When you watch your home town football team play on Sunday or you are Skyping with family over your Internet connection, it's really annoying to have your Internet connection go down. If it's restored in five minutes, you may not call customer service, but you probably still will be annoyed. If that kind of service interruption happens a few times, you might start thinking about switching to a new service provider.
Matt Tegerdine wants to prevent that. As director of network performance analytics at Verizon, his team of 45 data scientists, data translators, data engineers, and data stewards, has been putting analytics and predictive analytics in place to detect problems with Verizon's network before those problems actually occur. It's a challenge Tegerdine been working on for about five years, even before he earned the director title just under two years ago.
Back then, Verizon Wireless had a system built from some vendor tools and other technologies designed to help diagnose network problems before they happened. It was a system that the residential and commercial business needed to replicate. Tegerdine's challenge was to do something similar for the FIOS and Public IP group of Verizon. But he had to do it with different technology, less time, and less money.
Tegerdine assembled a system built on several open source big data technologies, including Hadoop (It was the internal version created by Yahoo. Verizon acquired Yahoo in 2017.), Jupyter notebooks, Apache Flink, and Apache Storm. The team deploys its work as PySpark apps.
Verizon has decoupled these technologies with the visualization tech that its users would use.
"I don't want to dictate how you consume the data," he said. "I just want to make sure it's available." Users can consume it in Excel or Tableau, for instance. Tegerdine said that Verizon is also a big Splunk shop.
The team's first efforts were focused on analyzing data from the customer service ticketing system to listen to customers and their pain. From there the team moved into the network itself, collecting data from devices with the goal of detecting issues and responding to them before customers realized there even was an issue. This is where Verizon FIOS and Public IP networking first used predictive models.

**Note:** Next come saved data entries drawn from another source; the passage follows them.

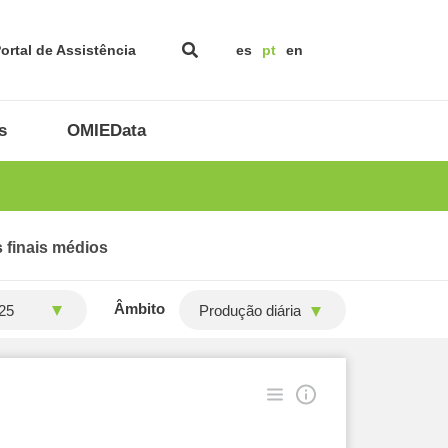
ortal de Assistência
es
pt
en
s
OMIEData
 finais médios
Âmbito
Produção diária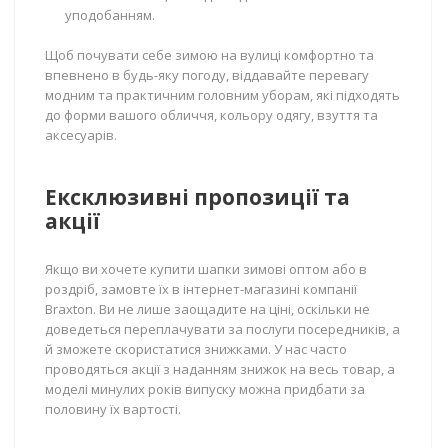
уподобанням.
Щоб почувати себе зимою на вулиці комфортно та
впевнено в будь-яку погоду, віддавайте перевагу
модним та практичним головним уборам, які підходять
до форми вашого обличчя, кольору одягу, взуття та
аксесуарів.
Ексклюзивні пропозиції та
акції
Якщо ви хочете купити шапки зимові оптом або в
роздріб, замовте їх в інтернет-магазині компанії
Braxton. Ви не лише заощадите на ціні, оскільки не
доведеться переплачувати за послуги посередників, а
й зможете скористатися знижками. У нас часто
проводяться акції з наданням знижок на весь товар, а
моделі минулих років випуску можна придбати за
половину їх вартості.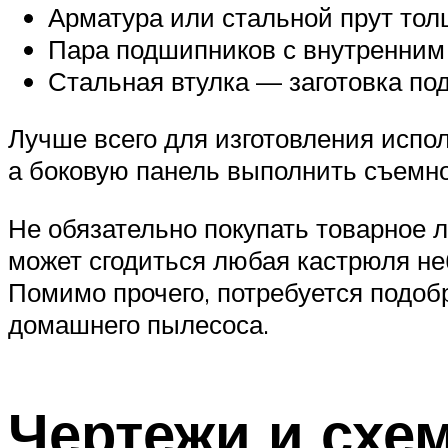
Арматура или стальной прут тол
Пара подшипников с внутренним 
Стальная втулка — заготовка под
Лучше всего для изготовления испо
а боковую панель выполнить съемн
Не обязательно покупать товарное л
может сгодиться любая кастрюля не
Помимо прочего, потребуется подоб
домашнего пылесоса.
Чертежи и схе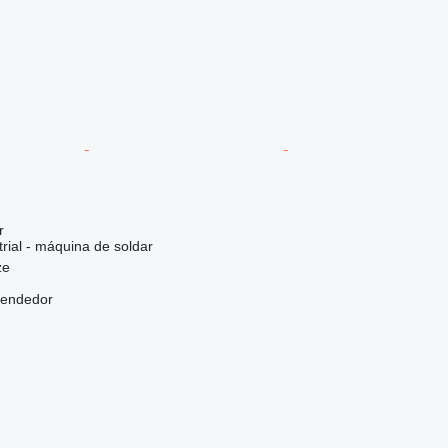
r
rial - máquina de soldar
ze
vendedor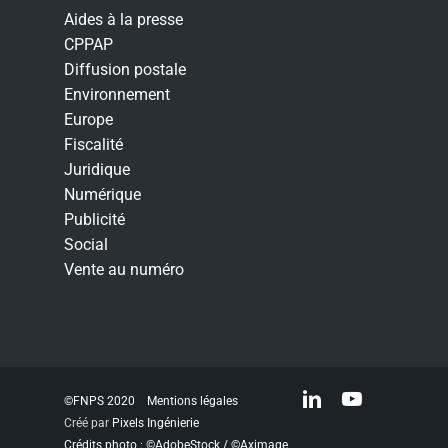
Aides à la presse
CPPAP
Diffusion postale
Environnement
Europe
Fiscalité
Juridique
Numérique
Publicité
Social
Vente au numéro
linkedin
youtube
©FNPS 2020
Mentions légales
Créé par
Pixels Ingénierie
Crédits photo : ©AdobeStock / ©Aximage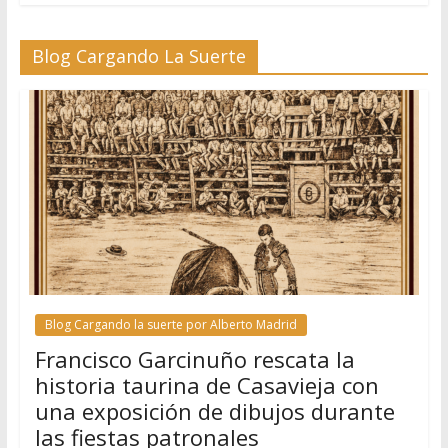
Blog Cargando La Suerte
Blog Cargando la suerte por Alberto Madrid
Francisco Garcinuño rescata la
historia taurina de Casavieja con
una exposición de dibujos durante
las fiestas patronales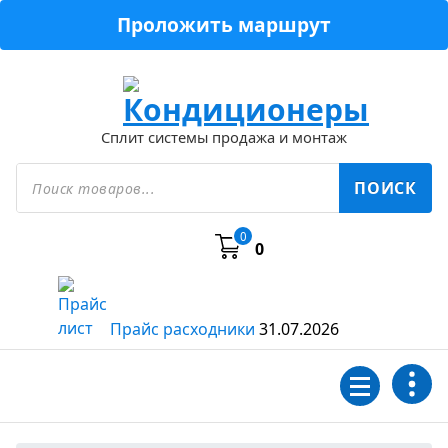
Перейти
Проложить маршрут
к
содержимому
Сплит системы продажа и монтаж
Поиск
товаров
ПОИСК
0
0
Прайс расходники
31.07.2026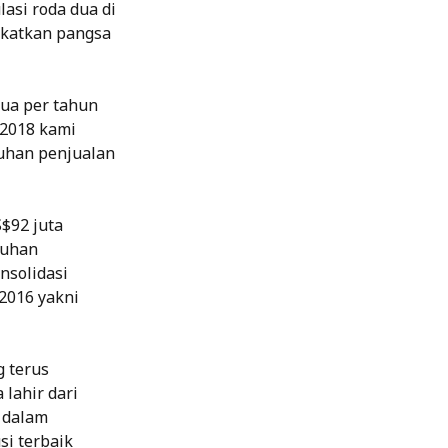
lasi roda dua di
gkatkan pangsa
dua per tahun
 2018 kami
uhan penjualan
$92 juta
buhan
nsolidasi
2016 yakni
g terus
lahir dari
 dalam
si terbaik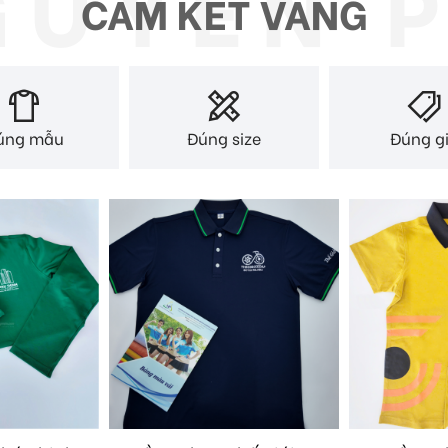
CAM KẾT VÀNG
úng mẫu
Đúng size
Đúng g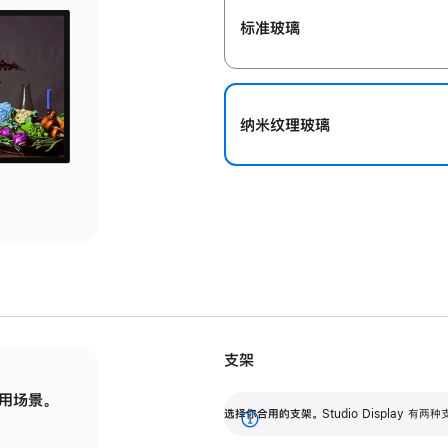
标准玻璃
纳米纹理玻璃
支架
用场景。
标配可调倾斜度的支架，提供 30 度的倾斜度
选
选择你合用的支架。
Studio Display
调节范围。
展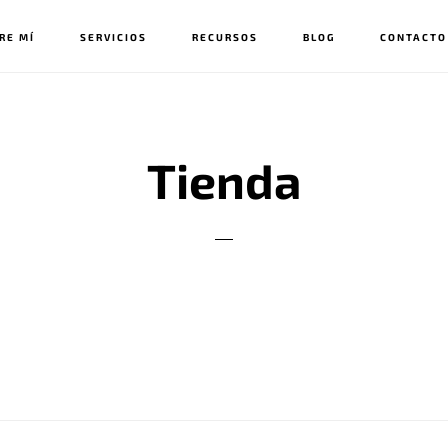
RE MÍ
SERVICIOS
RECURSOS
BLOG
CONTACTO
Tienda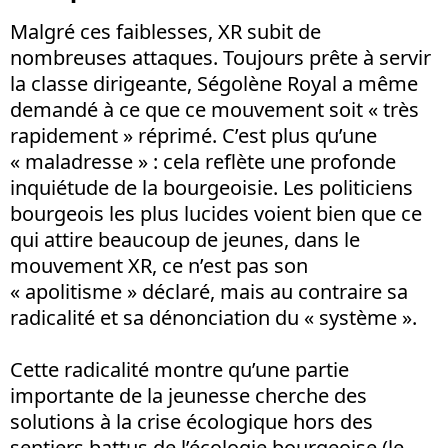
Malgré ces faiblesses, XR subit de
nombreuses attaques. Toujours prête à servir
la classe dirigeante, Ségolène Royal a même
demandé à ce que ce mouvement soit « très
rapidement » réprimé. C’est plus qu’une
« maladresse » : cela reflète une profonde
inquiétude de la bourgeoisie. Les politiciens
bourgeois les plus lucides voient bien que ce
qui attire beaucoup de jeunes, dans le
mouvement XR, ce n’est pas son
« apolitisme » déclaré, mais au contraire sa
radicalité et sa dénonciation du « système ».
Cette radicalité montre qu’une partie
importante de la jeunesse cherche des
solutions à la crise écologique hors des
sentiers battus de l’écologie bourgeoise (le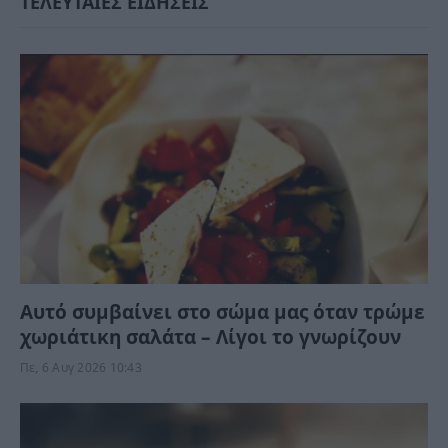
ΤΕΛΕΥΤΑΙΕΣ ΕΙΔΗΣΕΙΣ
Αυτό συμβαίνει στο σώμα μας όταν τρώμε
χωριάτικη σαλάτα – Λίγοι το γνωρίζουν
Πε, 6 Αυγ 2026 10:43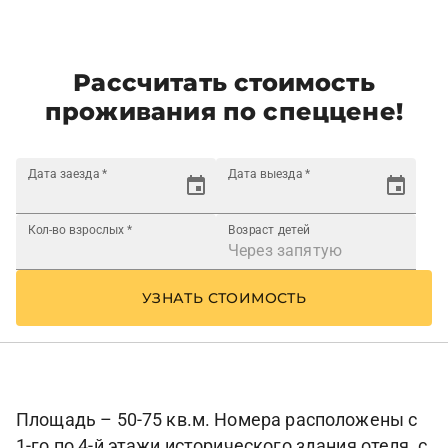
Рассчитать стоимость
проживания по спеццене!
Дата заезда
*
Дата выезда
*
Кол-во взрослых
*
Возраст детей
УЗНАТЬ СТОИМОСТЬ
Площадь – 50-75 кв.м. Номера расположены с
1-го по 4-й этажи исторического здания отеля, с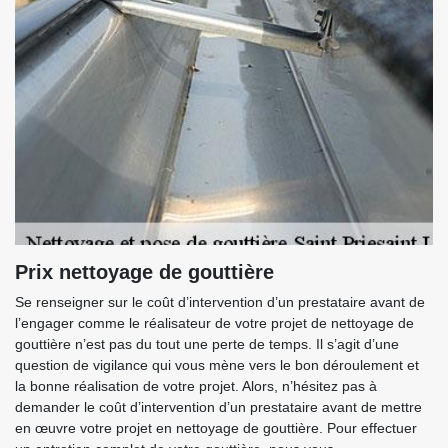
Prix nettoyage de gouttière
Se renseigner sur le coût d’intervention d’un prestataire avant de
l’engager comme le réalisateur de votre projet de nettoyage de
gouttière n’est pas du tout une perte de temps. Il s’agit d’une
question de vigilance qui vous mène vers le bon déroulement et
la bonne réalisation de votre projet. Alors, n’hésitez pas à
demander le coût d’intervention d’un prestataire avant de mettre
en œuvre votre projet en nettoyage de gouttière. Pour effectuer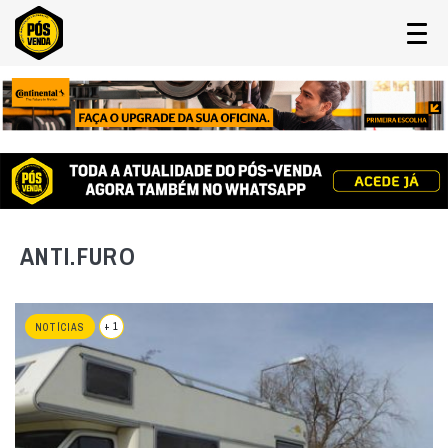
ANTI.FURO
+ 1
NOTÍCIAS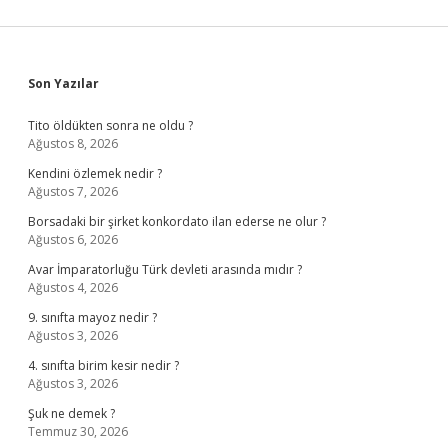
Sidebar
Son Yazılar
Tito öldükten sonra ne oldu ?
Ağustos 8, 2026
Kendini özlemek nedir ?
Ağustos 7, 2026
Borsadaki bir şirket konkordato ilan ederse ne olur ?
Ağustos 6, 2026
Avar İmparatorluğu Türk devleti arasında mıdır ?
Ağustos 4, 2026
9. sınıfta mayoz nedir ?
Ağustos 3, 2026
4. sınıfta birim kesir nedir ?
Ağustos 3, 2026
Şuk ne demek ?
Temmuz 30, 2026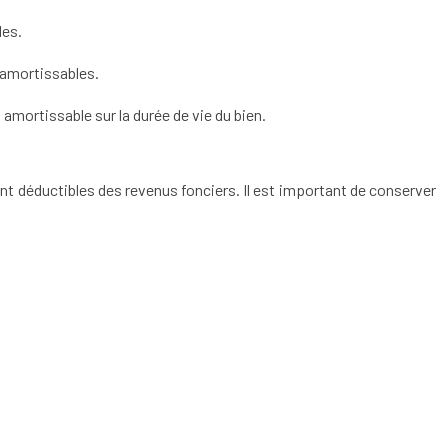
les.
 amortissables.
t amortissable sur la durée de vie du bien.
 sont déductibles des revenus fonciers. Il est important de conserver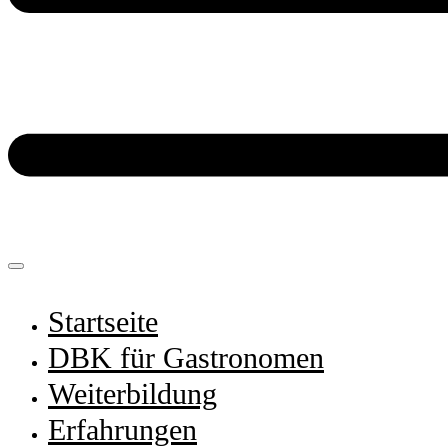
Startseite
DBK für Gastronomen
Weiterbildung
Erfahrungen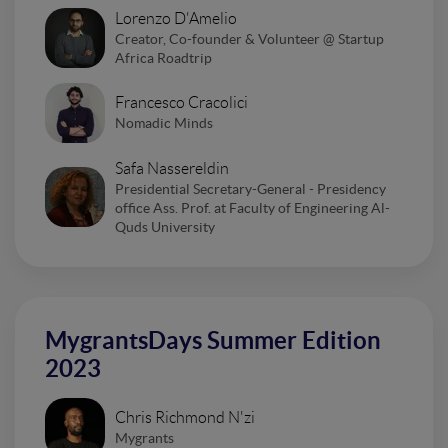
Lorenzo D'Amelio
Creator, Co-founder & Volunteer @ Startup
Africa Roadtrip
Francesco Cracolici
Nomadic Minds
Safa Nassereldin
Presidential Secretary-General - Presidency
office Ass. Prof. at Faculty of Engineering Al-
Quds University
MygrantsDays Summer Edition
2023
Chris Richmond N'zi
Mygrants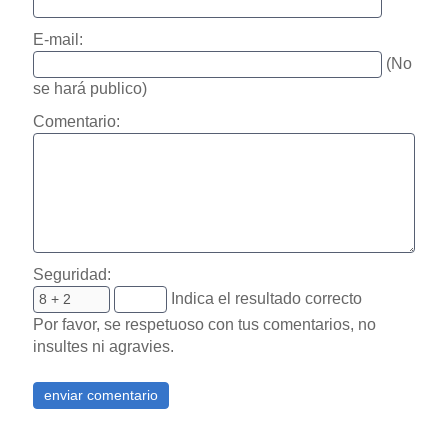
E-mail:
(No
se hará publico)
Comentario:
Seguridad:
Indica el resultado correcto
Por favor, se respetuoso con tus comentarios, no
insultes ni agravies.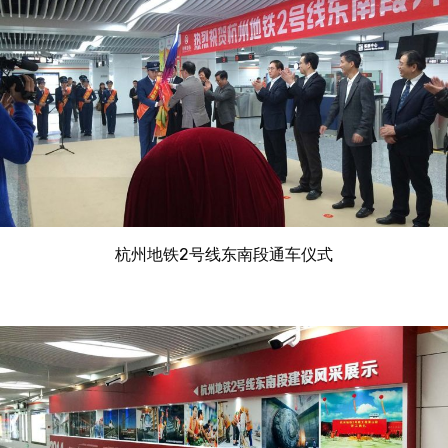
杭州地铁2号线东南段通车仪式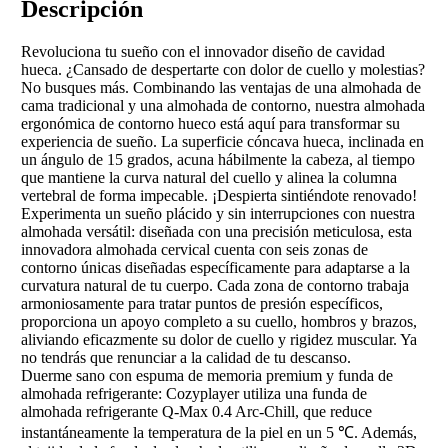
Descripción
Revoluciona tu sueño con el innovador diseño de cavidad
hueca. ¿Cansado de despertarte con dolor de cuello y molestias?
No busques más. Combinando las ventajas de una almohada de
cama tradicional y una almohada de contorno, nuestra almohada
ergonómica de contorno hueco está aquí para transformar su
experiencia de sueño. La superficie cóncava hueca, inclinada en
un ángulo de 15 grados, acuna hábilmente la cabeza, al tiempo
que mantiene la curva natural del cuello y alinea la columna
vertebral de forma impecable. ¡Despierta sintiéndote renovado!
Experimenta un sueño plácido y sin interrupciones con nuestra
almohada versátil: diseñada con una precisión meticulosa, esta
innovadora almohada cervical cuenta con seis zonas de
contorno únicas diseñadas específicamente para adaptarse a la
curvatura natural de tu cuerpo. Cada zona de contorno trabaja
armoniosamente para tratar puntos de presión específicos,
proporciona un apoyo completo a su cuello, hombros y brazos,
aliviando eficazmente su dolor de cuello y rigidez muscular. Ya
no tendrás que renunciar a la calidad de tu descanso.
Duerme sano con espuma de memoria premium y funda de
almohada refrigerante: Cozyplayer utiliza una funda de
almohada refrigerante Q-Max 0.4 Arc-Chill, que reduce
instantáneamente la temperatura de la piel en un 5 ℃. Además,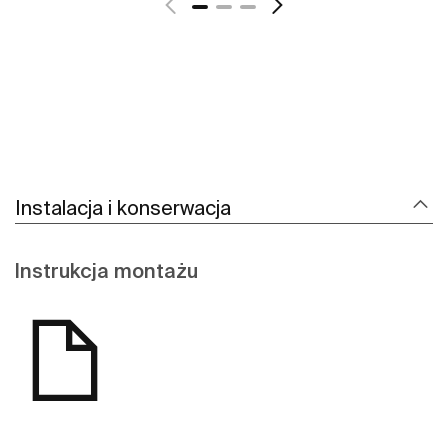
Instalacja i konserwacja
Instrukcja montażu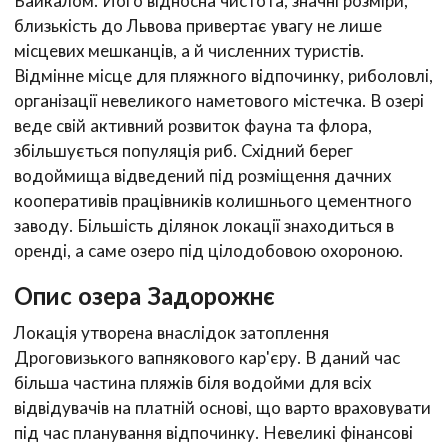
Байкалом. Його відносна чистота, значні розміри,
близькість до Львова привертає увагу не лише
місцевих мешканців, а й численних туристів.
Відмінне місце для пляжного відпочинку, риболовлі,
організації невеликого наметового містечка. В озері
веде свій активний розвиток фауна та флора,
збільшується популяція риб. Східний берег
водоймища відведений під розміщення дачних
кооперативів працівників колишнього цементного
заводу. Більшість ділянок локації знаходиться в
оренді, а саме озеро під цілодобовою охороною.
Опис озера Задорожнє
Локація утворена внаслідок затоплення
Дроговизького вапнякового кар'єру. В даний час
більша частина пляжів біля водойми для всіх
відвідувачів на платній основі, що варто враховувати
під час планування відпочинку. Невеликі фінансові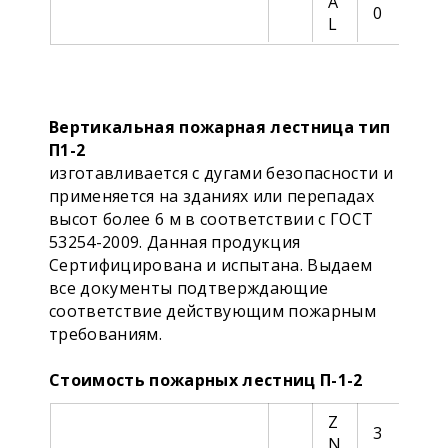
A
0
L
Вертикальная пожарная лестница тип
П1-2
изготавливается с дугами безопасности и
применяется на зданиях или перепадах
высот более 6 м в соответствии с ГОСТ
53254-2009. Данная продукция
Сертифицирована и испытана. Выдаем
все документы подтверждающие
соответствие действующим пожарным
требованиям.
Стоимость пожарных лестниц П-1-2
Z
3
N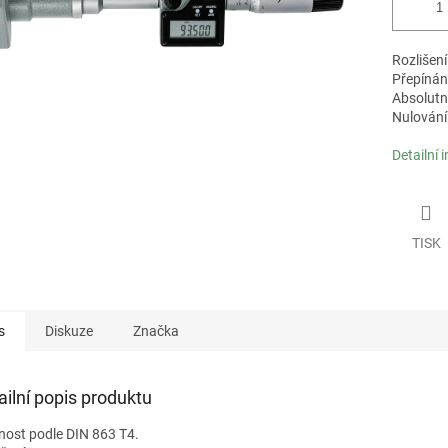
Rozlišen
Přepínán
Absolutní
Nulování 
Detailní 
TISK
s
Diskuze
Značka
ailní popis produktu
nost podle DIN 863 T4.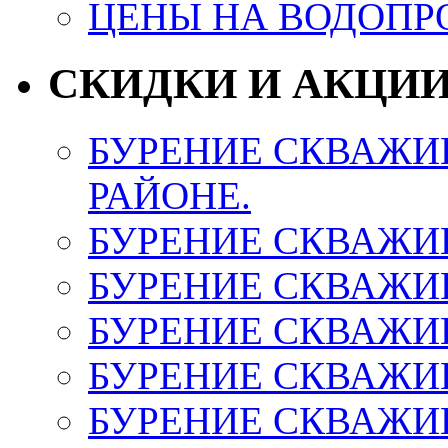
ЦЕНЫ НА ВОДОПР
СКИДКИ И АКЦИ
БУРЕНИЕ СКВАЖИ
РАЙОНЕ.
БУРЕНИЕ СКВАЖИ
БУРЕНИЕ СКВАЖИ
БУРЕНИЕ СКВАЖИ
БУРЕНИЕ СКВАЖИ
БУРЕНИЕ СКВАЖИ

For instance, one of those first predictive models gathered data from post amplifiers -- devices that Verizon places in the "last mile" to the customer site of the fiber optic cable. Sometimes those lengths of cable are too long and require an additional amplifier for the light signal to make it all the way. If one of those amplifiers fails, Tegerdine said, it can cause an instant catastrophic event, defined as 5,000 or more customers impacted.
Once it saw the benefit of collecting amplifier data, the team started collecting data from other devices, too. For instance, they created models built on systems logs for edge routers. They've done modeling on application performance in the network, and they've been modeling all the interfaces including those used by customers and those used by internal users at Verizon.
In the first year, the group's work prevented 17 catastrophic events that Tegerdine said would have impacted more than 75,000 customers. Up until now the system has detected over 520,000 customer events. These could be as simple as detecting a router failure, or they could be as tricky to detect as a deteriorating router card that is causing packet loss but hasn't failed yet.
But there's more work to do. Right now, some of Verizon's critical network parts are covered by the network performance analytics project, but not all. Adding more compute will help expand the network performance analytics effort.
Other changes are also afoot. Tegerdine's big data project is about to enter a next phase with a project known internally as the Network Pod -- a sort of a data refinery.
"We had our tools in place, and we were sort of MacGyvering it," Tegerdine said. "It got the job done but it wasn't scalable. We quickly got buried by our own success."
To compete on sophisticated data analytics, this Verizon group needed an end-to-end framework that could scale.
"If you treat data science as an organization practice, you are going to restrain yourself. If you do it in silos, you are not leveraging your scale."
Tegerdine was looking to create more of a data refinery. Data is the raw material pumped through the refinery of tools. The goal is to let the entire company use this data lake to run and build the network.
"What drives me is the democratization of data," Tegerdine said. "When you bring these people data, the benefits and insight explode out of that data.